[DATASET RECORDS — start]

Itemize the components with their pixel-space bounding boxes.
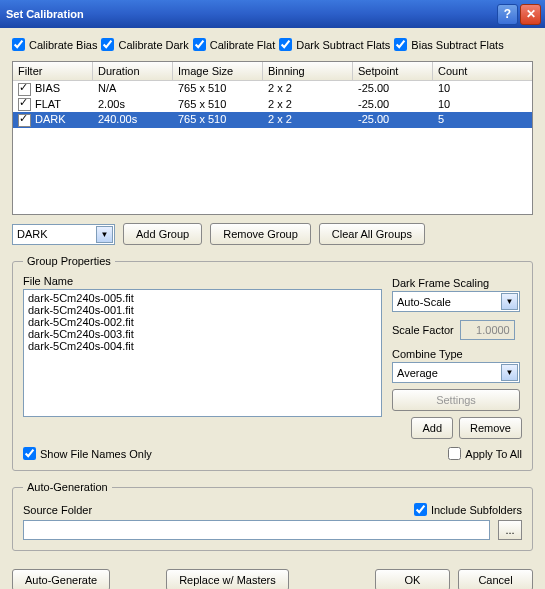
ok-button[interactable]: OK: [375, 569, 450, 589]
groups-table[interactable]: Filter Duration Image Size Binning Setpo…: [12, 61, 533, 215]
group-type-select[interactable]: DARK ▼: [12, 224, 115, 245]
dark-scaling-label: Dark Frame Scaling: [392, 277, 522, 289]
window-title: Set Calibration: [6, 8, 495, 20]
chevron-down-icon: ▼: [501, 364, 518, 381]
auto-generate-button[interactable]: Auto-Generate: [12, 569, 110, 589]
combine-type-label: Combine Type: [392, 348, 522, 360]
scale-factor-label: Scale Factor: [392, 324, 454, 336]
table-row[interactable]: FLAT 2.00s 765 x 510 2 x 2 -25.00 10: [13, 97, 532, 113]
col-setpoint[interactable]: Setpoint: [353, 62, 433, 80]
row-check-icon[interactable]: [18, 114, 31, 127]
dark-scaling-select[interactable]: Auto-Scale ▼: [392, 291, 520, 312]
row-check-icon[interactable]: [18, 83, 31, 96]
col-filter[interactable]: Filter: [13, 62, 93, 80]
scale-factor-input: [460, 320, 515, 340]
dark-subtract-flats-check[interactable]: Dark Subtract Flats: [279, 38, 390, 51]
bias-subtract-flats-check[interactable]: Bias Subtract Flats: [394, 38, 503, 51]
calibrate-bias-check[interactable]: Calibrate Bias: [12, 38, 97, 51]
settings-button: Settings: [392, 389, 520, 411]
list-item[interactable]: dark-5Cm240s-004.fit: [26, 340, 379, 352]
group-properties-legend: Group Properties: [23, 255, 115, 267]
add-file-button[interactable]: Add: [411, 417, 453, 439]
table-row[interactable]: DARK 240.00s 765 x 510 2 x 2 -25.00 5: [13, 112, 532, 128]
remove-group-button[interactable]: Remove Group: [210, 223, 311, 245]
include-subfolders-check[interactable]: Include Subfolders: [414, 503, 522, 516]
auto-generation-legend: Auto-Generation: [23, 481, 112, 493]
col-image-size[interactable]: Image Size: [173, 62, 263, 80]
apply-to-all-check[interactable]: Apply To All: [448, 447, 522, 460]
row-check-icon[interactable]: [18, 98, 31, 111]
browse-button[interactable]: ...: [498, 520, 522, 540]
clear-all-groups-button[interactable]: Clear All Groups: [319, 223, 425, 245]
close-button[interactable]: ✕: [520, 4, 541, 25]
combine-type-select[interactable]: Average ▼: [392, 362, 520, 383]
source-folder-label: Source Folder: [23, 504, 92, 516]
source-folder-input[interactable]: [23, 520, 490, 540]
top-checkbox-row: Calibrate Bias Calibrate Dark Calibrate …: [12, 38, 533, 51]
list-item[interactable]: dark-5Cm240s-001.fit: [26, 304, 379, 316]
calibrate-flat-check[interactable]: Calibrate Flat: [193, 38, 275, 51]
show-file-names-check[interactable]: Show File Names Only: [23, 447, 152, 460]
list-item[interactable]: dark-5Cm240s-005.fit: [26, 292, 379, 304]
chevron-down-icon: ▼: [501, 293, 518, 310]
help-button[interactable]: ?: [497, 4, 518, 25]
file-name-label: File Name: [23, 275, 382, 287]
calibrate-dark-check[interactable]: Calibrate Dark: [101, 38, 188, 51]
list-item[interactable]: dark-5Cm240s-002.fit: [26, 316, 379, 328]
group-properties-fieldset: Group Properties File Name dark-5Cm240s-…: [12, 255, 533, 471]
table-header: Filter Duration Image Size Binning Setpo…: [13, 62, 532, 81]
cancel-button[interactable]: Cancel: [458, 569, 533, 589]
file-list[interactable]: dark-5Cm240s-005.fit dark-5Cm240s-001.fi…: [23, 289, 382, 417]
col-duration[interactable]: Duration: [93, 62, 173, 80]
titlebar: Set Calibration ? ✕: [0, 0, 545, 28]
replace-masters-button[interactable]: Replace w/ Masters: [166, 569, 289, 589]
col-binning[interactable]: Binning: [263, 62, 353, 80]
remove-file-button[interactable]: Remove: [459, 417, 522, 439]
add-group-button[interactable]: Add Group: [123, 223, 202, 245]
table-row[interactable]: BIAS N/A 765 x 510 2 x 2 -25.00 10: [13, 81, 532, 97]
chevron-down-icon: ▼: [96, 226, 113, 243]
auto-generation-fieldset: Auto-Generation Source Folder Include Su…: [12, 481, 533, 551]
col-count[interactable]: Count: [433, 62, 532, 80]
list-item[interactable]: dark-5Cm240s-003.fit: [26, 328, 379, 340]
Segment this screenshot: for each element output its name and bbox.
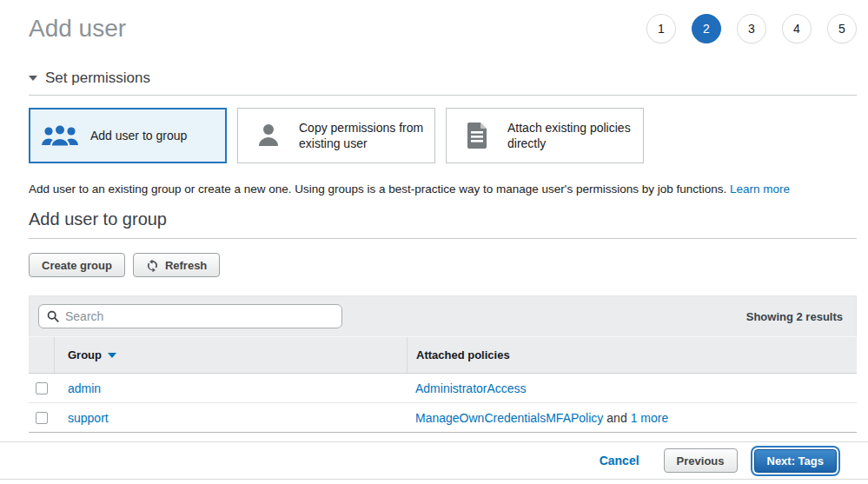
add-user-to-group-heading: Add user to group <box>29 209 857 229</box>
group-cell: admin <box>55 374 407 402</box>
policies-cell: AdministratorAccess <box>407 374 857 402</box>
group-name-link[interactable]: admin <box>68 381 101 395</box>
create-group-label: Create group <box>42 259 112 272</box>
group-cell: support <box>55 403 407 432</box>
user-group-icon <box>40 122 80 149</box>
search-input[interactable] <box>65 309 334 323</box>
step-3: 3 <box>737 14 766 43</box>
next-tags-button[interactable]: Next: Tags <box>754 449 838 473</box>
policy-document-icon <box>457 122 497 149</box>
wizard-footer: Cancel Previous Next: Tags <box>0 441 868 480</box>
option-label: Copy permissions from existing user <box>299 120 424 151</box>
page-title: Add user <box>29 15 126 43</box>
next-tags-label: Next: Tags <box>767 454 825 467</box>
wizard-content: Add user 1 2 3 4 5 Set permissions <box>0 0 868 433</box>
section-description: Add user to an existing group or create … <box>29 182 857 196</box>
group-actions: Create group Refresh <box>29 253 857 277</box>
group-column-label: Group <box>68 348 102 361</box>
row-checkbox[interactable] <box>36 412 48 424</box>
refresh-button[interactable]: Refresh <box>133 253 220 277</box>
refresh-label: Refresh <box>165 259 207 272</box>
option-label: Attach existing policies directly <box>507 120 633 151</box>
step-1: 1 <box>646 14 676 43</box>
search-icon <box>47 310 59 322</box>
and-text: and <box>606 411 626 425</box>
collapse-caret-icon <box>29 76 37 81</box>
table-toolbar: Showing 2 results <box>29 295 857 337</box>
permission-option-cards: Add user to group Copy permissions from … <box>29 108 857 163</box>
column-header-attached-policies: Attached policies <box>407 337 857 373</box>
table-row: admin AdministratorAccess <box>29 374 857 403</box>
option-add-user-to-group[interactable]: Add user to group <box>29 108 227 163</box>
table-row: support ManageOwnCredentialsMFAPolicy an… <box>29 403 857 433</box>
option-copy-permissions[interactable]: Copy permissions from existing user <box>237 108 435 163</box>
column-header-group[interactable]: Group <box>55 337 407 373</box>
step-4: 4 <box>782 14 812 43</box>
user-icon <box>248 122 288 149</box>
header-checkbox-cell <box>29 337 55 373</box>
policy-link[interactable]: ManageOwnCredentialsMFAPolicy <box>415 411 603 425</box>
previous-label: Previous <box>677 454 725 467</box>
set-permissions-section-toggle[interactable]: Set permissions <box>29 70 857 96</box>
option-attach-policies[interactable]: Attach existing policies directly <box>446 108 644 163</box>
policies-cell: ManageOwnCredentialsMFAPolicy and 1 more <box>407 403 857 432</box>
more-policies-link[interactable]: 1 more <box>631 411 669 425</box>
description-text: Add user to an existing group or create … <box>29 182 726 196</box>
refresh-icon <box>146 259 159 272</box>
step-5: 5 <box>827 14 857 43</box>
row-checkbox-cell <box>29 403 55 432</box>
groups-table: Showing 2 results Group Attached policie… <box>29 295 857 433</box>
create-group-button[interactable]: Create group <box>29 253 125 277</box>
previous-button[interactable]: Previous <box>664 448 738 473</box>
search-box[interactable] <box>38 304 342 328</box>
table-header-row: Group Attached policies <box>29 337 857 374</box>
attached-policies-column-label: Attached policies <box>416 348 510 361</box>
sort-descending-icon <box>108 353 116 358</box>
step-2-active: 2 <box>692 14 721 43</box>
policy-link[interactable]: AdministratorAccess <box>415 381 527 395</box>
results-summary: Showing 2 results <box>746 310 847 323</box>
row-checkbox-cell <box>29 374 55 402</box>
learn-more-link[interactable]: Learn more <box>730 182 790 196</box>
cancel-button[interactable]: Cancel <box>600 454 639 467</box>
option-label: Add user to group <box>90 128 187 143</box>
set-permissions-title: Set permissions <box>45 70 150 87</box>
wizard-step-indicator: 1 2 3 4 5 <box>646 14 857 43</box>
group-name-link[interactable]: support <box>68 411 109 425</box>
row-checkbox[interactable] <box>36 382 48 394</box>
add-user-to-group-heading-wrap: Add user to group <box>29 209 857 239</box>
page-header: Add user 1 2 3 4 5 <box>29 0 857 43</box>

[DATASET RECORDS — finish]

## PROBLEM
The answer should consist of all lines from the records above that hold the word "Flats".

## EXERCISE SOLUTION
dark-subtract-flats-check[interactable]: Dark Subtract Flats: [279, 38, 390, 51]
bias-subtract-flats-check[interactable]: Bias Subtract Flats: [394, 38, 503, 51]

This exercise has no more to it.